English Country Garden
Those of a certain age will remember the American singer Jimmie Rodgers who, in 1962, reached No. 5 in the charts with the folk song ‘English Country Garden’.
For readers younger than about 40, the song asks “How many kinds of sweet flowers grow, in an English country garden?” Jimmie starts by ticking off the usual suspects – roses, hollyhocks, daffodils – and then sticks his neck out with some rather more obscure suggestions like Lady’s Smocks, or Cordamine pratensis (which is really a meadow plant, but we’ll allow it for artistic licence).
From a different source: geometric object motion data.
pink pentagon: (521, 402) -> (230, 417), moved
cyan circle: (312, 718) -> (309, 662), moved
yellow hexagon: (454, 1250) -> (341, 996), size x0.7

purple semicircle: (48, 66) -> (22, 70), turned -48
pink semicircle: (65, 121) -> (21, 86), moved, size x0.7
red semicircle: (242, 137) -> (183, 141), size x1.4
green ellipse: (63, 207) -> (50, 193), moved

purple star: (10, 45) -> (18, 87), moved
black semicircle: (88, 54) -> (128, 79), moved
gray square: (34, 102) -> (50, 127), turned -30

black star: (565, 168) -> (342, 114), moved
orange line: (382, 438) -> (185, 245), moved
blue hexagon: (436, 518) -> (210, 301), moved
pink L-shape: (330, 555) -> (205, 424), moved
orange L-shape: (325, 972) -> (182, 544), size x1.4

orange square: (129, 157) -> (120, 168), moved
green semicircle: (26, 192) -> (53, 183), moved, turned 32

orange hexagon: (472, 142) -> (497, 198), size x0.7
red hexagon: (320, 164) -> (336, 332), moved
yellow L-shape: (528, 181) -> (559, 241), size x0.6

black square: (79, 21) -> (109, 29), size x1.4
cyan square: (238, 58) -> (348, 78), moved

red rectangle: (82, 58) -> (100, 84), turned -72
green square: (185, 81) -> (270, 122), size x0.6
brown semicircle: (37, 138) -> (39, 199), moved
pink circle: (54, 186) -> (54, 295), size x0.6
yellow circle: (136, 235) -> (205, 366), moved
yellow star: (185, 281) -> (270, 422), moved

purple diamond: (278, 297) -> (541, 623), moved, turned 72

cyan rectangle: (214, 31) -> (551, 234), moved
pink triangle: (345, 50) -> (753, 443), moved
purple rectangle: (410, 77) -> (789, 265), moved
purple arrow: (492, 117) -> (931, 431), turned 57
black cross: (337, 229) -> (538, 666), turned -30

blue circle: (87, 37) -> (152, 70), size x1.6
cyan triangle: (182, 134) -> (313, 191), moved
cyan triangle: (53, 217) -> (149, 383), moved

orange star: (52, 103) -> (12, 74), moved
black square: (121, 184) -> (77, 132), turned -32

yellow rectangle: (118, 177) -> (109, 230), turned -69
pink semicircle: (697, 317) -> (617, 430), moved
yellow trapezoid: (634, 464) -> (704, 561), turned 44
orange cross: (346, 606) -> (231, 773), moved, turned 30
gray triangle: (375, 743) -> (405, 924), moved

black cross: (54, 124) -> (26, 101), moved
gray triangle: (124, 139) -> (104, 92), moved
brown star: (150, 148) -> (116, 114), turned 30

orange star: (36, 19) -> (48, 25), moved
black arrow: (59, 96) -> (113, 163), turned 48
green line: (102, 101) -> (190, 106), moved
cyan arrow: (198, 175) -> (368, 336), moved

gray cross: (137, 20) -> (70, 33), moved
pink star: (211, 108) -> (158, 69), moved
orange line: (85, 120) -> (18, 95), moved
After this, things start to unravel a little. I don’t know how many English gardens Mr Rodgers had actually seen. I suggest it’s not that many, as he then starts a role call of our native fauna, including those regular British favourites, the snake and the bobolink.
No, me neither.
Anyway, I’d not given this song much thought over the years, until I was approached in late 2012 by a client who wanted ‘an English country garden that’s easy to maintain’.
The existing garden (below) had a good size herbaceous border and a rock garden with a pond, but little else except a large lawn with a specimen Silver Birch in the centre. The brief was to create greater visual appeal, with more planting in a relaxed country style. Consideration was to be given to enlarging the patio and providing an additional seating area away from the house. One specific requirement was ‘no straight lines’ – the client wanted more traditional curves and hidden areas. Planting was encouraged to be full, almost wild in nature.
I have a soft spot for the traditional English garden style, from the herbaceous borders of Gertrude Jekyll to the abundant tapestries of planting at Great Dixter. The trouble with that style is that it tends to be high maintenance. I needed to devise something that wouldn’t need a team of full-time gardeners to look after.
My scheme features a much reduced lawn, and a larger gravel garden with plants set into it, which are encouraged to set seed. The specimen tree was kept, and under-planted with shade-tolerant plants and spring and autumn bulbs. Traditional herbaceous flower beds surround the gravel garden, and the rock garden and pond was enlarged, with a simple trickling waterfall adding movement and sound to the garden. A small seating area was included away from the house, encased in a stone semi-circular wall and planter feature. The shots below show the newly built garden and some of the initial planting.
The garden is now starting its second full season, and here are a couple of shots of the planting and the pond from spring of 2014, with a quote from my client at the end.
And the answer to the question “How many kinds of sweet flowers grow, in an English country garden?” – in this one, we planted about 70.